Comparative Analysis of Relative Ligand Binding Free Energy Simulation Methods: Amber-TI, GROMACS-NETI, OpenMM-FEP, and BLaDE-MSLD
Comparative Analysis of Relative Ligand Binding Free Energy Simulation Methods: Amber-TI, GROMACS-NETI, OpenMM-FEP, and BLaDE-MSLD
Lee, H.; Kim, I.; Kim, S.; Bae, M.; Jeong, B.; Kim, S.; Jo, S.; Lee, J.; Im, W.

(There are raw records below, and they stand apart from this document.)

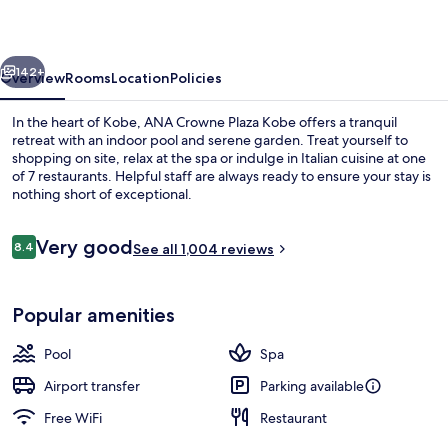
Kobe
by
vious
Next
IHG
142+
Overview
Rooms
Location
Policies
In the heart of Kobe, ANA Crowne Plaza Kobe offers a tranquil
retreat with an indoor pool and serene garden. Treat yourself to
shopping on site, relax at the spa or indulge in Italian cuisine at one
of 7 restaurants. Helpful staff are always ready to ensure your stay is
nothing short of exceptional.
Reviews
Very good
8.4
See all 1,004 reviews
8.4 out of 10
7 restaurants; breakfast, lunch, and d
Popular amenities
Pool
Spa
Airport transfer
Parking available
Free WiFi
Restaurant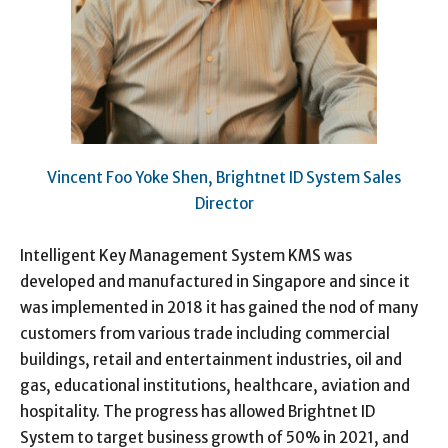
Vincent Foo Yoke Shen, Brightnet ID System Sales
Director
Intelligent Key Management System KMS was
developed and manufactured in Singapore and since it
was implemented in 2018 it has gained the nod of many
customers from various trade including commercial
buildings, retail and entertainment industries, oil and
gas, educational institutions, healthcare, aviation and
hospitality. The progress has allowed Brightnet ID
System to target business growth of 50% in 2021, and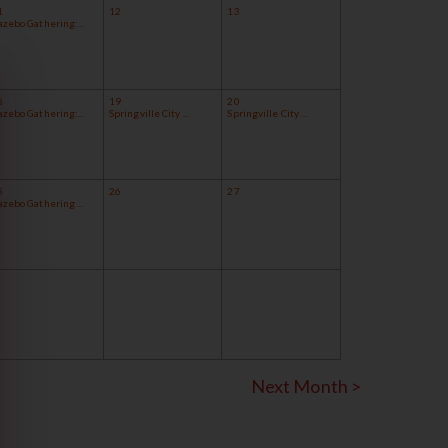
1
12
13
azebo Gathering:...
8
19
20
azebo Gathering:...
Springville City ...
Springville City ...
5
26
27
zebo Gathering ...
Next Month >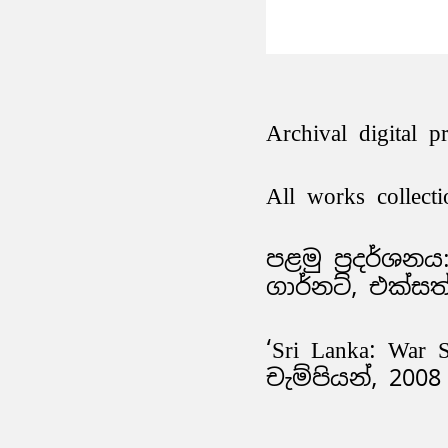
Archival digital p
All works collecti
පළමු ප්‍රදර්ශන
ගාර්නට්, එක්සත
‘Sri Lanka: War 
චැම්පියන්, 2008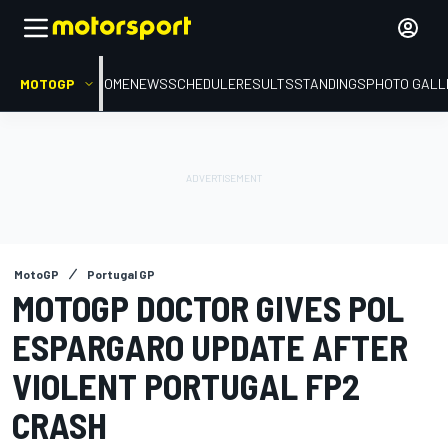
MOTOGP
HOME
NEWS
SCHEDULE
RESULTS
STANDINGS
PHOTO GALL
MotoGP
Portugal GP
MOTOGP DOCTOR GIVES POL
ESPARGARO UPDATE AFTER
VIOLENT PORTUGAL FP2
CRASH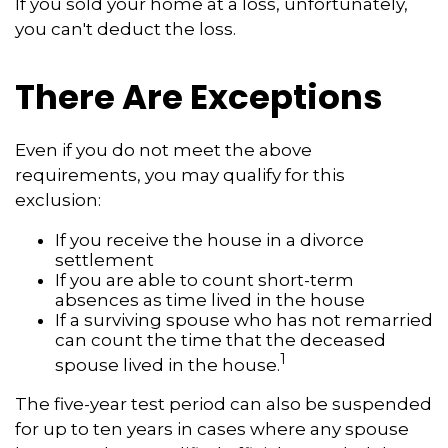
If you sold your home at a loss, unfortunately,
you can't deduct the loss.
There Are Exceptions
Even if you do not meet the above
requirements, you may qualify for this
exclusion:
If you receive the house in a divorce
settlement
If you are able to count short-term
absences as time lived in the house
If a surviving spouse who has not remarried
can count the time that the deceased
1
spouse lived in the house.
The five-year test period can also be suspended
for up to ten years in cases where any spouse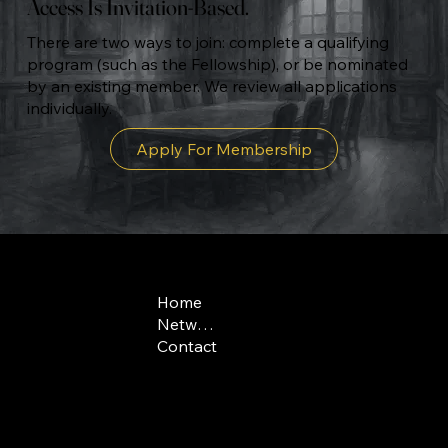
Access Is Invitation-Based.
There are two ways to join: complete a qualifying
program (such as the Fellowship), or be nominated
by an existing member. We review all applications
individually.
Apply For Membership
COMPANY
CONTACT
LEGAL
Home
admissions@swissf
Terms & Conditions
Network
Swiss phone: +41(0)
Contact
US phone: +1 646 7
Route de
Medran 3
1936 Verbier
Switzerland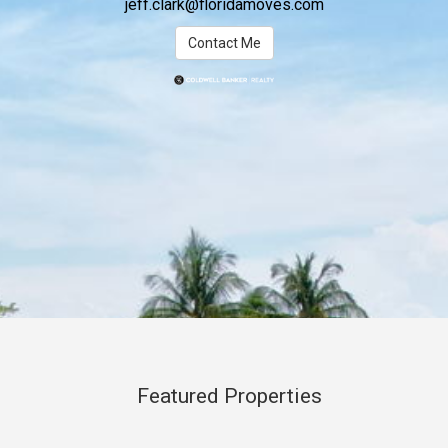
jeff.clark@floridamoves.com
Contact Me
Featured Properties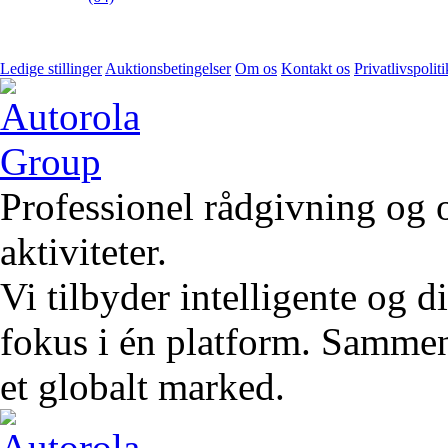
Ledige stillinger
Auktionsbetingelser
Om os
Kontakt os
Privatlivspoliti
Professionel rådgivning og 
aktiviteter.
Vi tilbyder intelligente og 
fokus i én platform. Sammen 
et globalt marked.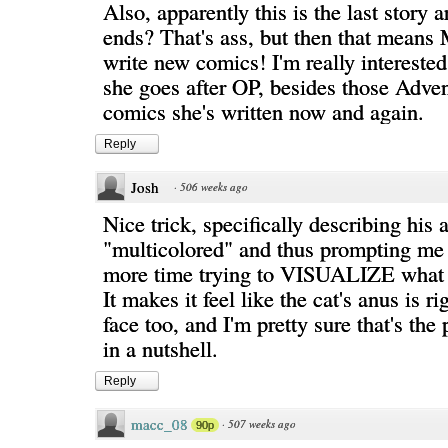
Also, apparently this is the last story 
ends? That's ass, but then that means
write new comics! I'm really intereste
she goes after OP, besides those Adve
comics she's written now and again.
Reply
Josh
·
506 weeks ago
Nice trick, specifically describing his 
"multicolored" and thus prompting me 
more time trying to VISUALIZE what t
It makes it feel like the cat's anus is 
face too, and I'm pretty sure that's the
in a nutshell.
Reply
macc_08
·
507 weeks ago
90p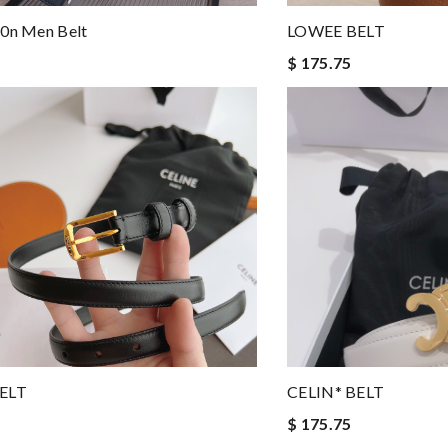
t0n Men Belt
LOWEE BELT
$ 175.75
BELT
CELIN* BELT
$ 175.75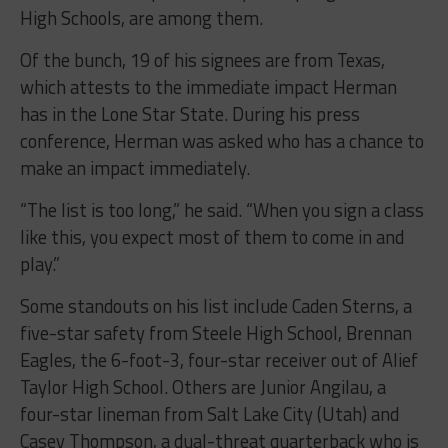
High Schools, are among them.
Of the bunch, 19 of his signees are from Texas,
which attests to the immediate impact Herman
has in the Lone Star State. During his press
conference, Herman was asked who has a chance to
make an impact immediately.
“The list is too long,” he said. “When you sign a class
like this, you expect most of them to come in and
play.”
Some standouts on his list include Caden Sterns, a
five-star safety from Steele High School, Brennan
Eagles, the 6-foot-3, four-star receiver out of Alief
Taylor High School. Others are Junior Angilau, a
four-star lineman from Salt Lake City (Utah) and
Casey Thompson, a dual-threat quarterback who is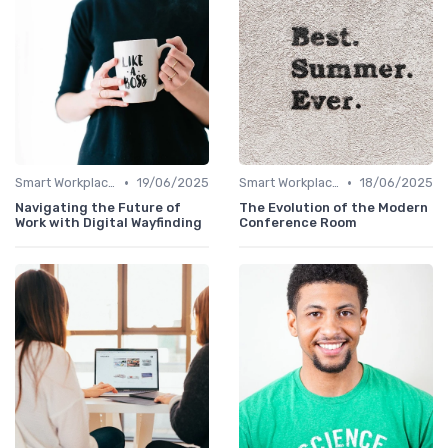
•
•
Smart Workplaces
19/06/2025
Smart Workplaces
18/06/2025
Navigating the Future of
The Evolution of the Modern
Work with Digital Wayfinding
Conference Room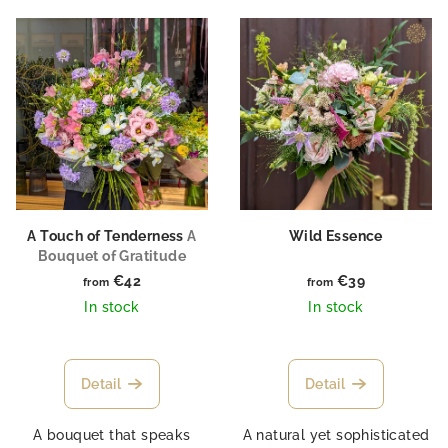
L
o
i
r
s
t
t
i
o
n
f
g
p
r
o
A Touch of Tenderness
A
Wild Essence
Bouquet of Gratitude
d
€42
€39
from
from
u
In stock
In stock
c
t
s
Detail
Detail
A bouquet that speaks
A natural yet sophisticated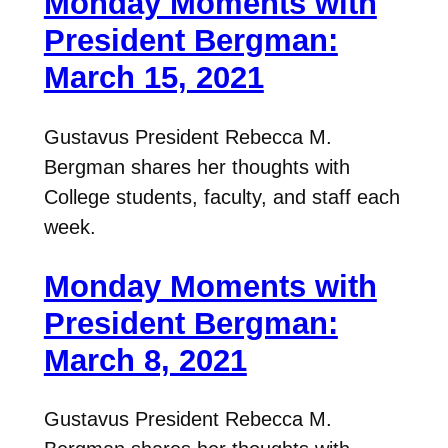
Monday Moments with
President Bergman:
March 15, 2021
Gustavus President Rebecca M.
Bergman shares her thoughts with
College students, faculty, and staff each
week.
Monday Moments with
President Bergman:
March 8, 2021
Gustavus President Rebecca M.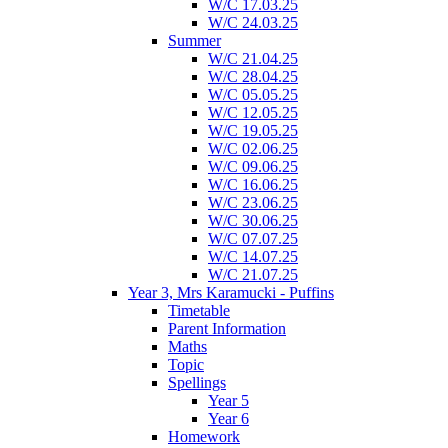
W/C 17.03.25
W/C 24.03.25
Summer
W/C 21.04.25
W/C 28.04.25
W/C 05.05.25
W/C 12.05.25
W/C 19.05.25
W/C 02.06.25
W/C 09.06.25
W/C 16.06.25
W/C 23.06.25
W/C 30.06.25
W/C 07.07.25
W/C 14.07.25
W/C 21.07.25
Year 3, Mrs Karamucki - Puffins
Timetable
Parent Information
Maths
Topic
Spellings
Year 5
Year 6
Homework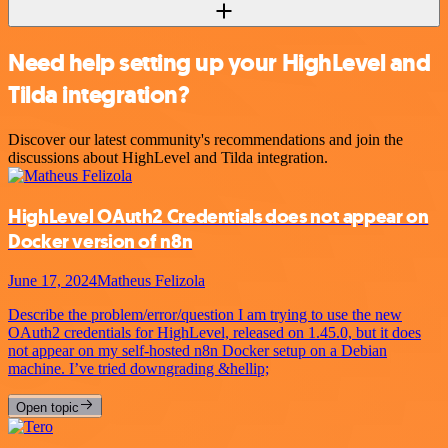
Need help setting up your HighLevel and
Tilda integration?
Discover our latest community's recommendations and join the
discussions about HighLevel and Tilda integration.
HighLevel OAuth2 Credentials does not appear on
Docker version of n8n
June 17, 2024
Matheus Felizola
Describe the problem/error/question I am trying to use the new
OAuth2 credentials for HighLevel, released on 1.45.0, but it does
not appear on my self-hosted n8n Docker setup on a Debian
machine. I’ve tried downgrading &hellip;
Open topic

AbstractStructure-based drug design has become increasingly important in the pharmaceutical industry for accelerating the discovery of effective drug candidates. In particular, ligand binding free energy serves as a critical metric for predicting drug efficacy during the key stages of hit discovery and lead optimization. Continuous progresses have been made in the prediction of ligand binding free energies, but direct comparisons of different methods using the same force field remain challenging due to their unique implementations into different simulation engines. In this study, we present a direct comparison of four popular methodologies (Amber-TI, GROMACS-NETI, OpenMM-FEP, and BLaDE-MSLD) for calculating relative binding free energies ({Delta}{Delta}Gbind) with the same Amber protein and ligand force fields using MolCube Alchemical Free Energy Simulator (MolCube-AFES), which provides an input generation workflow to support {Delta}{Delta}Gbind calculations of all four methods. We used 80 alchemical transformations (among the JACS benchmark set by Wang et al.) and two additional applications to compare the predicted {Delta}{Delta}Gbind from the four methods against experimental measurements. All four methods reproduced experimentally observed trends with most transformations within +/-2 kcal/mol from experiments and show broadly comparable accuracy with no statistically significant performance differences across the benchmark dataset. These results demonstrate that MolCube-AFES enables controlled, cross platform benchmarking and show that all four different alchemical free energy methods deliver statistically equivalent accuracy, with method selection guided by workflow requirements such as throughput, portability, and perturbation network design rather than expected differences in performances.